Taktik

193 47 71
                                    


Sanırım yıllardır beni arayıp sormayan halam benim bulanmaya başlayan zihnimi dahada bulandırdı. Doğru söylüyor olabilirdi. Neydi o tuhaf kızın adı? Alaz'ın boynuna dolanan. Heh Lara. Ay... Ne yapışkandı öyle. Alaz efendiden yüz alıyor ki ona böyle ortalık yerlerde davranabiliyor. Demek ki halam da bir şeyler sezdi. Hayat deneyimlerinin bazı insanlara bilgelik verdiğini bir yerlerde okumuştum sanırın.

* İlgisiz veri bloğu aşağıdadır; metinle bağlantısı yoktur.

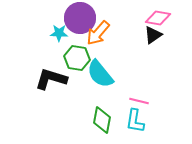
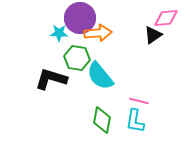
pink diamond: moved 8 px right; rotated 15 degrees counterclockwise
orange arrow: rotated 136 degrees counterclockwise
cyan semicircle: moved 2 px down
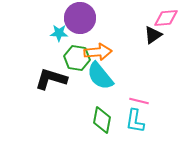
orange arrow: moved 19 px down
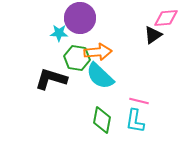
cyan semicircle: rotated 8 degrees counterclockwise
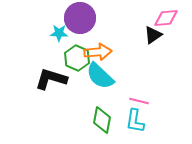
green hexagon: rotated 15 degrees clockwise
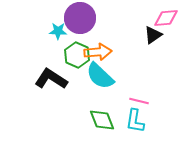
cyan star: moved 1 px left, 2 px up
green hexagon: moved 3 px up
black L-shape: rotated 16 degrees clockwise
green diamond: rotated 32 degrees counterclockwise
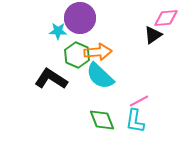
pink line: rotated 42 degrees counterclockwise
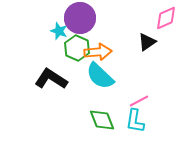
pink diamond: rotated 20 degrees counterclockwise
cyan star: moved 1 px right; rotated 18 degrees clockwise
black triangle: moved 6 px left, 7 px down
green hexagon: moved 7 px up
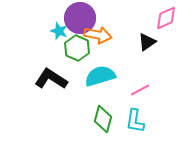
orange arrow: moved 17 px up; rotated 16 degrees clockwise
cyan semicircle: rotated 120 degrees clockwise
pink line: moved 1 px right, 11 px up
green diamond: moved 1 px right, 1 px up; rotated 36 degrees clockwise
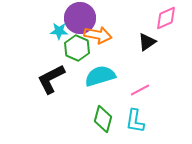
cyan star: rotated 18 degrees counterclockwise
black L-shape: rotated 60 degrees counterclockwise
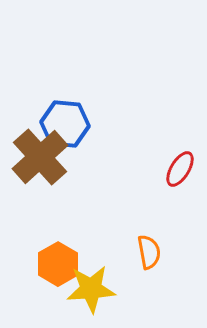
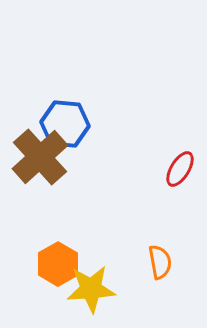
orange semicircle: moved 11 px right, 10 px down
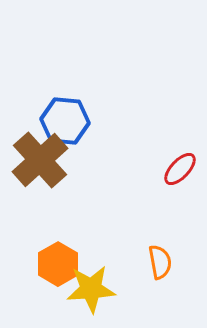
blue hexagon: moved 3 px up
brown cross: moved 3 px down
red ellipse: rotated 12 degrees clockwise
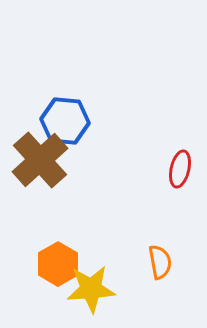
red ellipse: rotated 30 degrees counterclockwise
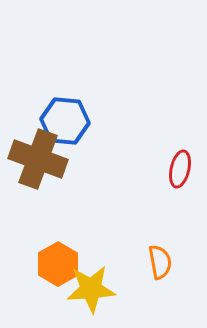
brown cross: moved 2 px left, 1 px up; rotated 28 degrees counterclockwise
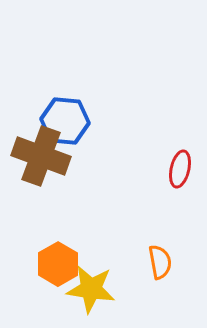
brown cross: moved 3 px right, 3 px up
yellow star: rotated 12 degrees clockwise
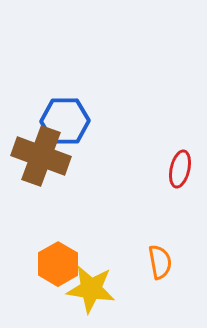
blue hexagon: rotated 6 degrees counterclockwise
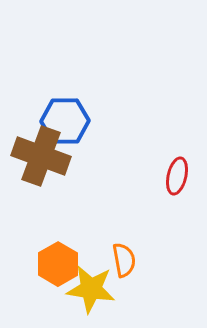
red ellipse: moved 3 px left, 7 px down
orange semicircle: moved 36 px left, 2 px up
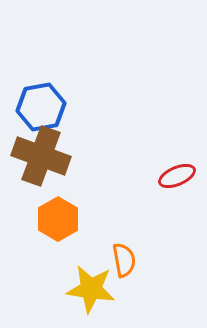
blue hexagon: moved 24 px left, 14 px up; rotated 9 degrees counterclockwise
red ellipse: rotated 54 degrees clockwise
orange hexagon: moved 45 px up
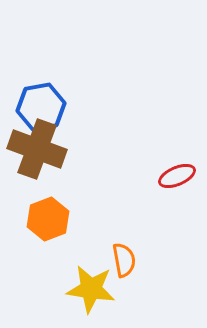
brown cross: moved 4 px left, 7 px up
orange hexagon: moved 10 px left; rotated 9 degrees clockwise
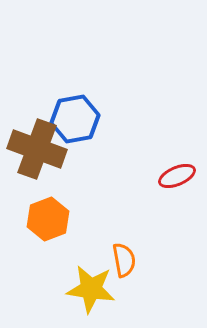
blue hexagon: moved 34 px right, 12 px down
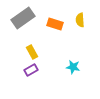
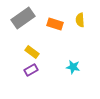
yellow rectangle: rotated 24 degrees counterclockwise
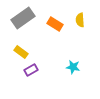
orange rectangle: rotated 14 degrees clockwise
yellow rectangle: moved 11 px left
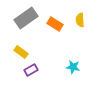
gray rectangle: moved 3 px right
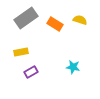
yellow semicircle: rotated 112 degrees clockwise
yellow rectangle: rotated 48 degrees counterclockwise
purple rectangle: moved 2 px down
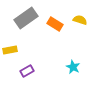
yellow rectangle: moved 11 px left, 2 px up
cyan star: rotated 16 degrees clockwise
purple rectangle: moved 4 px left, 1 px up
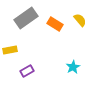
yellow semicircle: rotated 32 degrees clockwise
cyan star: rotated 16 degrees clockwise
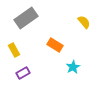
yellow semicircle: moved 4 px right, 2 px down
orange rectangle: moved 21 px down
yellow rectangle: moved 4 px right; rotated 72 degrees clockwise
purple rectangle: moved 4 px left, 2 px down
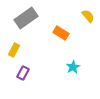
yellow semicircle: moved 4 px right, 6 px up
orange rectangle: moved 6 px right, 12 px up
yellow rectangle: rotated 56 degrees clockwise
purple rectangle: rotated 32 degrees counterclockwise
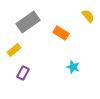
gray rectangle: moved 2 px right, 4 px down
yellow rectangle: rotated 24 degrees clockwise
cyan star: rotated 24 degrees counterclockwise
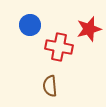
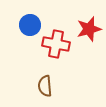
red cross: moved 3 px left, 3 px up
brown semicircle: moved 5 px left
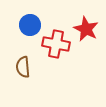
red star: moved 3 px left; rotated 30 degrees counterclockwise
brown semicircle: moved 22 px left, 19 px up
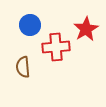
red star: rotated 15 degrees clockwise
red cross: moved 3 px down; rotated 16 degrees counterclockwise
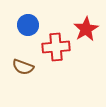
blue circle: moved 2 px left
brown semicircle: rotated 65 degrees counterclockwise
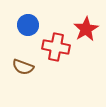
red cross: rotated 16 degrees clockwise
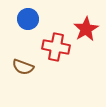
blue circle: moved 6 px up
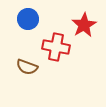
red star: moved 2 px left, 4 px up
brown semicircle: moved 4 px right
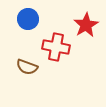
red star: moved 2 px right
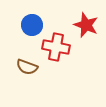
blue circle: moved 4 px right, 6 px down
red star: rotated 20 degrees counterclockwise
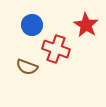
red star: rotated 10 degrees clockwise
red cross: moved 2 px down; rotated 8 degrees clockwise
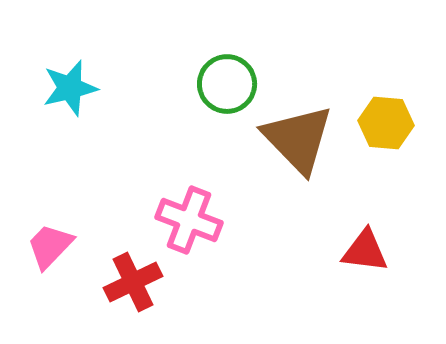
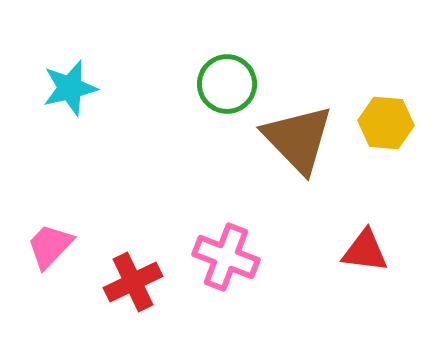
pink cross: moved 37 px right, 37 px down
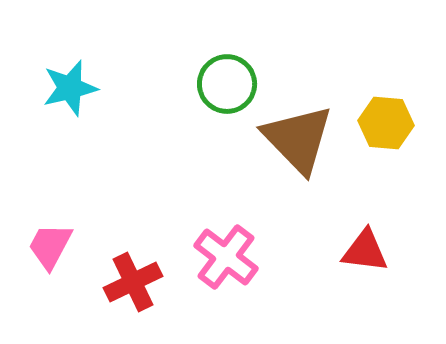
pink trapezoid: rotated 16 degrees counterclockwise
pink cross: rotated 16 degrees clockwise
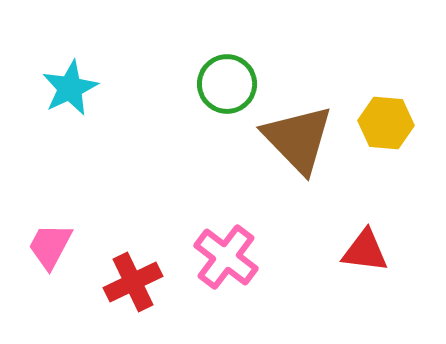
cyan star: rotated 12 degrees counterclockwise
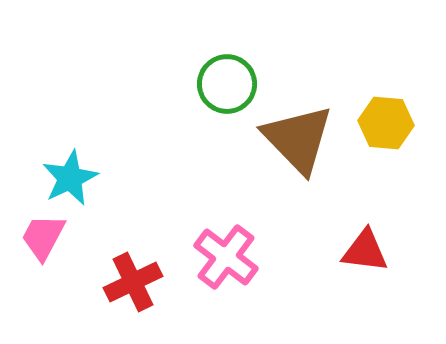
cyan star: moved 90 px down
pink trapezoid: moved 7 px left, 9 px up
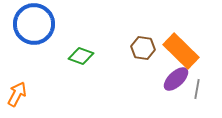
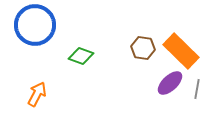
blue circle: moved 1 px right, 1 px down
purple ellipse: moved 6 px left, 4 px down
orange arrow: moved 20 px right
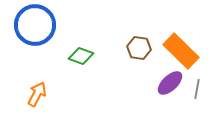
brown hexagon: moved 4 px left
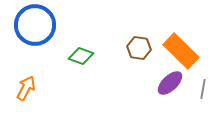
gray line: moved 6 px right
orange arrow: moved 11 px left, 6 px up
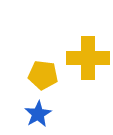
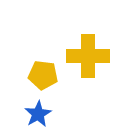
yellow cross: moved 2 px up
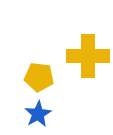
yellow pentagon: moved 4 px left, 2 px down
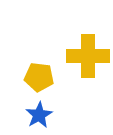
blue star: moved 1 px right, 1 px down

Her şey bir anlaşma Hazal, kendini kaptırıyordun az daha. Silkelen ve kendine gel. Tamam, halam Alaz'ı tanımıyor ama ben hiçbirini tanımıyordum. Uzaydan gelmiş gibi hissediyorum kendimi.

Arzu halamın sözlerinden sonra mesafe koymam gerektiğine emin oldum.

Bu arada kuzenlerimle tanıştım. Hepsi de çok sıcak kanlı görünüyorlardı. Hemen kaynaştık. Hatta kızlarla bile çok kolay arkadaş oldular. Nihayet kız isteme saati geldi. Alaz bir dirhem iki çekirdek elinde koskocaman kırmızı gül demeti ve ailesiyle kapıdaydı. Anlaşılan onların aile de bugünü bekliyordu. Nerdeyse yirmi kişiye yakın kişi vardı. Ah aslında bir bilseler bu merasimin oyun olduğunu sadece birilerinin hayatı daha fazla sıkboğaz edilmekten kurtulmasına vesile olacak bir araç. Tabii benim ailemin de refahı ve mutluluğu için yapılan bir show...

Velhasıl sıra kahve faslına gelmişti. Yine de elim ayağıma dolanmadı değil. Neyse ki yardımıma Eda gelmişti. Kahveleri pişirmemde yardımcı oldu. Fincanları tepsiye dizerken Eda dolaptan bir dizi kavanoz çıkardı.

"Hadi seç."

"Neyi seçeyim?"

"Yok artık. Bu kadar saf olamazsın. Alaz ile takıla takıla iyice beynin eridi sanırım. Eskiden leb demeden leblebiyi anlardın. Hadi seç. Tuz, kara biber, pul biber, kekik ya da hepsi... Hahahah... Alaz kahvesini nasıl sever acaba?" demesiyle ben de kahkahayı bastım.

Hımmm! Demek öyle. Eda seni seviyorum. Sen benim çakralarımı açıyorsun. İçimdeki intikam ateşini harlıyorsun teşekkürler bebeğim.

Eda'nın elindekilerden güzel bir seçmece yaptım. Beni görseniz laborant gibiydim. Bir tutam şundan, bir tutam bundan. Oh... Miss. Eşsiz bir karışım. Bence bunun patentini almalıyım. Çay kaşığını alıp bir güzel karıştırdım.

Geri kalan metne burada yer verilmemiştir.